Okay, I wasn’t entirely alone. Check out the photo below for my one companion:
One of the things we do before arriving at any new location is learn at least a few words of the local language. No one expects you to be fluent but knowing how to say, “Hello,” “Thank you,” and “I need a bathroom NOW PLEASE!” goes a long way in showing you respect the local culture.
In fact, here’s a big travel secret: If you’re in a country with a different language, especially a less-frequently-spoken one, say one word in the other person’s language, and you’ll get a big smile and a willingness to help you figure out whatever it is you’re trying to figure out.
Unfortunately, after three and a half years as a digital nomad, I’ve discovered one problem with learning a little bit of each language where we live.
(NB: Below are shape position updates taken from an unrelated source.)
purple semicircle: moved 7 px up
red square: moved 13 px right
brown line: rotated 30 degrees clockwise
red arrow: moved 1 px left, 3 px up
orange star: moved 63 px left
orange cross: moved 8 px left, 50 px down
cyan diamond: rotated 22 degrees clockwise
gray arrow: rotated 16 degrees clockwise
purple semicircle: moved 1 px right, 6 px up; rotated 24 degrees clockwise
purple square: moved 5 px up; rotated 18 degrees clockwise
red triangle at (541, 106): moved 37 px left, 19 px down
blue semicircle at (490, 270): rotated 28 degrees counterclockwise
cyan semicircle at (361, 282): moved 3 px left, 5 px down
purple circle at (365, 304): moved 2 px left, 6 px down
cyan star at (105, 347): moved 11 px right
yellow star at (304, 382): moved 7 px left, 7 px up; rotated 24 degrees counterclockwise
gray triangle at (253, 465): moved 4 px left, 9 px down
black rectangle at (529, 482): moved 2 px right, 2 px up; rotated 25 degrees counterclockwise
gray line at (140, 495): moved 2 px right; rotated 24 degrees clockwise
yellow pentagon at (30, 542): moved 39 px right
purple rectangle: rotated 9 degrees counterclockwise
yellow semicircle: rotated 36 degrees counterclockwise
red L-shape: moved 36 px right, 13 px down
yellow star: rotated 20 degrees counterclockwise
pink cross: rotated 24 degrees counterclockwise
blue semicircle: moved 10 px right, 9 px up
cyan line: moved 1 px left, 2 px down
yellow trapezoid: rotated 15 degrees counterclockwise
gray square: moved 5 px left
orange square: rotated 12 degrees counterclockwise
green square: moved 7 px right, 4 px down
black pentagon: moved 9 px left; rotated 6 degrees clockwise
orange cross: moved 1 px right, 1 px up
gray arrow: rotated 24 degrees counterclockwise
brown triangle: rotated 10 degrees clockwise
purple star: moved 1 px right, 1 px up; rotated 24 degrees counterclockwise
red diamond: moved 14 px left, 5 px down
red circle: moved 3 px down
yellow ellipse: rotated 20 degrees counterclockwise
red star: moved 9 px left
I call it Language Vapor Lock.
LVL is what happens when I can’t immediately remember the new foreign word I want to say, causing my brain to frantically sort through all of the words I do remember, then seizing on one at random. LVL most frequently strikes when I first arrive in a new destination, and my brain hasn’t fully grasped that I’m in a new destination.
Here is a typical interaction I’ve had this week in Istanbul.
ME: Buenos dias. Crap, that isn’t right. Gamorjoba! Argh, that’s Georgian! Xin chào! Fromage! Sawadee ka! Mercato!
TURKISH PERSON: Can I help you, crazy American?
ME <blushing>: Si, gracias. Donde esta el baño por favor?
TURKISH PERSON <pointing east>: Um, Spain is about 2500 km that way. You do know you’re in Istanbul, right?
Making it even more challenging, Turkish isn’t exactly an easy language to learn. The pronunciation can be fairly difficult.
“Merhaba,” which is hello, is fairly simple. It’s pronounced mare-a-buh. But the word for thank you is “teşekkür ederim,” and the best I can manage is what a local taught me. He said to “tea sugar dream” really fast, and most Turks would understand me.
So far, it’s worked. Or at least Turks are too polite to laugh in my face.
No doubt just about the time we leave Istanbul, I’ll finally be using at least a few of the right Turkish words.
Got any thoughts or questions? Leave in the comments and I’ll address them next week!
Goodbye until our next hello!
Michael (and Brent)
We are very interested in your blog because we want to go back to Istanbul for a lengthy stay.
We were similarly AMAZED with the history there. Until we visited Egypt. WHOA.